[Page segmentation data]
☆ ☆ ☆ ☆ ☆

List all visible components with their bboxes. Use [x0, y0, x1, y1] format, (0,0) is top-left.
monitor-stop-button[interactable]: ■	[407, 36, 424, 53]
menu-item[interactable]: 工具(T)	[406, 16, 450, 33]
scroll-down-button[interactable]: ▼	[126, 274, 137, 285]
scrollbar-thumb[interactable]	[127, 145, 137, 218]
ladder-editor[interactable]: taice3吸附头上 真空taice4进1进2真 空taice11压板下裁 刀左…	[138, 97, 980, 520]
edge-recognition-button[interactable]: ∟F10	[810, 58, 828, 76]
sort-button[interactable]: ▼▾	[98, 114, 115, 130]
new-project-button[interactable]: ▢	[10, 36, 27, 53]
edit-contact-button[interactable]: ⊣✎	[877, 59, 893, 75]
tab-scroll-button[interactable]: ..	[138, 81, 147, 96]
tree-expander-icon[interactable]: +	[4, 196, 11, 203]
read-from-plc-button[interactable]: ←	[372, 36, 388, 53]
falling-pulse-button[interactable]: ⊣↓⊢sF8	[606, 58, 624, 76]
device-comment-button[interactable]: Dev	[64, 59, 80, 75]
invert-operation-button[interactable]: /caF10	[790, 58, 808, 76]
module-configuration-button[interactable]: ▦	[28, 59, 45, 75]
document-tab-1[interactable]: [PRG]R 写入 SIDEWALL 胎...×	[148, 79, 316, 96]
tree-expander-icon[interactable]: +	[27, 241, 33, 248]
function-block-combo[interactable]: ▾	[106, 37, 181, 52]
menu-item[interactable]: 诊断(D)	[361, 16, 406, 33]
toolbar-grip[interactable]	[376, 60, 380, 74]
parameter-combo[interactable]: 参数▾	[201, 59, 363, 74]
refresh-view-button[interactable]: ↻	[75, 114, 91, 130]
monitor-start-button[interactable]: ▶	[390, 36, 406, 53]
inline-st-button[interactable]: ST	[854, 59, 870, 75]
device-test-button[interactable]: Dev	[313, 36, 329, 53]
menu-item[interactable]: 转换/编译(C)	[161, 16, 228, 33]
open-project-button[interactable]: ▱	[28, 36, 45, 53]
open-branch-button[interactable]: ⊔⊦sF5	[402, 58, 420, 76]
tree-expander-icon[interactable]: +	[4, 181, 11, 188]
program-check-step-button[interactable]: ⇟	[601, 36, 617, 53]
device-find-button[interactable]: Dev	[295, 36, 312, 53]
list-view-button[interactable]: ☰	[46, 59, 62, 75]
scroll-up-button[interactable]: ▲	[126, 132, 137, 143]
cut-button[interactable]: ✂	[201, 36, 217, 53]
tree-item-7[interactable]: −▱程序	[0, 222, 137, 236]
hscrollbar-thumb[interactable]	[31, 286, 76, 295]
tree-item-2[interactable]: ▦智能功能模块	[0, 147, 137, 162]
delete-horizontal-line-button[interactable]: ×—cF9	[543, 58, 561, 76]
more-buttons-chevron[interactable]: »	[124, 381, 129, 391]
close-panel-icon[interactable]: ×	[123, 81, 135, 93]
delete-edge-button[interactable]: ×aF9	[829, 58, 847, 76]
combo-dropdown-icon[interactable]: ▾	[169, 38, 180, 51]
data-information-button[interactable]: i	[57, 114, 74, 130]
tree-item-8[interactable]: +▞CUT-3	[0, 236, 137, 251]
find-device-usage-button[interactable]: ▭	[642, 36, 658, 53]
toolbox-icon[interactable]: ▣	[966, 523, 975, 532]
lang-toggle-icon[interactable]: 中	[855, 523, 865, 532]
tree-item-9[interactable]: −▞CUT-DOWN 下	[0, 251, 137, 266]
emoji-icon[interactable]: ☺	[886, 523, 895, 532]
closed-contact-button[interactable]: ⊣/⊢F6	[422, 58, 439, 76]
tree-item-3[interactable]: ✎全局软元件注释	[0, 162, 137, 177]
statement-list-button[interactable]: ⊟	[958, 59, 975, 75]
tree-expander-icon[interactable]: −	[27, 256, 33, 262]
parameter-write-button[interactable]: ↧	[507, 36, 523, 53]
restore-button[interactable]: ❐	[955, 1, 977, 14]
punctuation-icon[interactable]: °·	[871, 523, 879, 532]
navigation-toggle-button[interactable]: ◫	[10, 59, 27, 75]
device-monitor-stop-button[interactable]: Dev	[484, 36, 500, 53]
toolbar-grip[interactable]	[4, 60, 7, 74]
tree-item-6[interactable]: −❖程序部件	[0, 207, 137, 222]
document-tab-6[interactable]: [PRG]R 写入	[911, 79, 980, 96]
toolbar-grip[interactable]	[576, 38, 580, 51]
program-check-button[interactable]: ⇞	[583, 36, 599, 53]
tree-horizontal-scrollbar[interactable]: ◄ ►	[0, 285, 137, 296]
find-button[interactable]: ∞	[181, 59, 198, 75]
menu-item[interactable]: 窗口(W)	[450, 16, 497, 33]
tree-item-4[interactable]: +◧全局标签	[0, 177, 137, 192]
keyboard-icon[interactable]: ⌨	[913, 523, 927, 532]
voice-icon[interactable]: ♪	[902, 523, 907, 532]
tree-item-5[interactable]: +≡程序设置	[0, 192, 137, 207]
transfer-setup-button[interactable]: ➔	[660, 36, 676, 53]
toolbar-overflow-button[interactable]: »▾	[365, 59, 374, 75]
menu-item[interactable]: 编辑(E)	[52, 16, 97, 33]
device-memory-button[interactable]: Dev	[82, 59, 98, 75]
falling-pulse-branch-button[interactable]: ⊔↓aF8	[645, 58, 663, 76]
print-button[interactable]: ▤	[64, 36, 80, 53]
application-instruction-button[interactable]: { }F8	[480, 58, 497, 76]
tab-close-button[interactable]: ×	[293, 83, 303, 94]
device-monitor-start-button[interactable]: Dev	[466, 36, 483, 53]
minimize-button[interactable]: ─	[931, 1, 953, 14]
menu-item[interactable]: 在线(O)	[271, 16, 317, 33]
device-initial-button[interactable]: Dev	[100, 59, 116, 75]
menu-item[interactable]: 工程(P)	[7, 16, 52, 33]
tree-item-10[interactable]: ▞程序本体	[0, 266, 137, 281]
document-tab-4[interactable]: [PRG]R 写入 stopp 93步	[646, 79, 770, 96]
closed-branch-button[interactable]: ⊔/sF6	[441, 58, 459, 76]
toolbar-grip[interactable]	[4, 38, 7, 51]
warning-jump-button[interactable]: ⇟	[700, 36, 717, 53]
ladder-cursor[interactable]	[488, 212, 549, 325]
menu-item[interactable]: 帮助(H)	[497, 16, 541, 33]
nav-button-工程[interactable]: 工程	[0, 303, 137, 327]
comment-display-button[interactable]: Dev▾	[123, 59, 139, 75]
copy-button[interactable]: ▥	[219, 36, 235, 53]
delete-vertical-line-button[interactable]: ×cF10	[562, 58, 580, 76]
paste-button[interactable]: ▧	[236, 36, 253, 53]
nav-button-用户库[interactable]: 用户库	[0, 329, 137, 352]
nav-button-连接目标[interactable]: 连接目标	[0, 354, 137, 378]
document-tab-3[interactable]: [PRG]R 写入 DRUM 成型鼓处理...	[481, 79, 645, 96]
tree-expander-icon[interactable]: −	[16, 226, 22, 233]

☆ ☆ ☆ ☆ ☆

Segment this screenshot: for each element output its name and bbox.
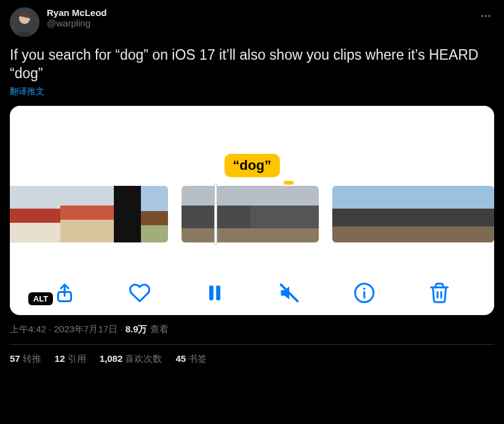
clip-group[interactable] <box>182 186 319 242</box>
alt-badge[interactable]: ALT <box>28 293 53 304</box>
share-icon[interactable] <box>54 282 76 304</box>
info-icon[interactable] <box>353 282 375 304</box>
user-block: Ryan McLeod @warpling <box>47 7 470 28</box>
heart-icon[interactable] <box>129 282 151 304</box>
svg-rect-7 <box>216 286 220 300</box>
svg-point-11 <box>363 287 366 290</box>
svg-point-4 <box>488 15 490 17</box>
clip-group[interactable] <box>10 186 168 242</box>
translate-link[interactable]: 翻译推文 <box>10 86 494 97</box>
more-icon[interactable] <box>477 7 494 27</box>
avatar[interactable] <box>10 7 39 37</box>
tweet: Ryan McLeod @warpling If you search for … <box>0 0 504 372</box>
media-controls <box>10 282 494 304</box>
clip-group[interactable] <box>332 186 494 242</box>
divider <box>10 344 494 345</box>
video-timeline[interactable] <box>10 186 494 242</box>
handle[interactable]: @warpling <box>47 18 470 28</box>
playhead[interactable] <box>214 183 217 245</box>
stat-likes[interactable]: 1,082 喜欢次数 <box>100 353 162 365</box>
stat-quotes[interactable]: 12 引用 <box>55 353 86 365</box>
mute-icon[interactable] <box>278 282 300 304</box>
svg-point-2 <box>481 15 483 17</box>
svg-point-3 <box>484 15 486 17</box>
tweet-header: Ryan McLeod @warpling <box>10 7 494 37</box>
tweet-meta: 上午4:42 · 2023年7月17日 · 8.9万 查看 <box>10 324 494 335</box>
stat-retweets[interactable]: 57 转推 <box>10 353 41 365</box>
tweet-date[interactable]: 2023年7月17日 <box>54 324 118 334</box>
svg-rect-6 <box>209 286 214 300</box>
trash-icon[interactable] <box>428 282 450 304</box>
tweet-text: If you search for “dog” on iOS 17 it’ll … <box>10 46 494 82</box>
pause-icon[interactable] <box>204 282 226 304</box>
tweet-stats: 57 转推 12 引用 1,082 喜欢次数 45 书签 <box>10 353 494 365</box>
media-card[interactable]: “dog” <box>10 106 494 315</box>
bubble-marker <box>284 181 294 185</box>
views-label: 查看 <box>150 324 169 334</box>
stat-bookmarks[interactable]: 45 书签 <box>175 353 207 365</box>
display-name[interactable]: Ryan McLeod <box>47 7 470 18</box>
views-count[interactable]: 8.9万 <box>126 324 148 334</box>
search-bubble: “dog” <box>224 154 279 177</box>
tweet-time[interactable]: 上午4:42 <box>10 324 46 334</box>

☆ ☆ ☆ ☆ ☆

**Problem details:**
Make a list of all lines in the data that contain "ladder".

**Result:**
ladder-editor[interactable]: taice3吸附头上 真空taice4进1进2真 空taice11压板下裁 刀左…	[138, 97, 980, 520]
ladder-cursor[interactable]	[488, 212, 549, 325]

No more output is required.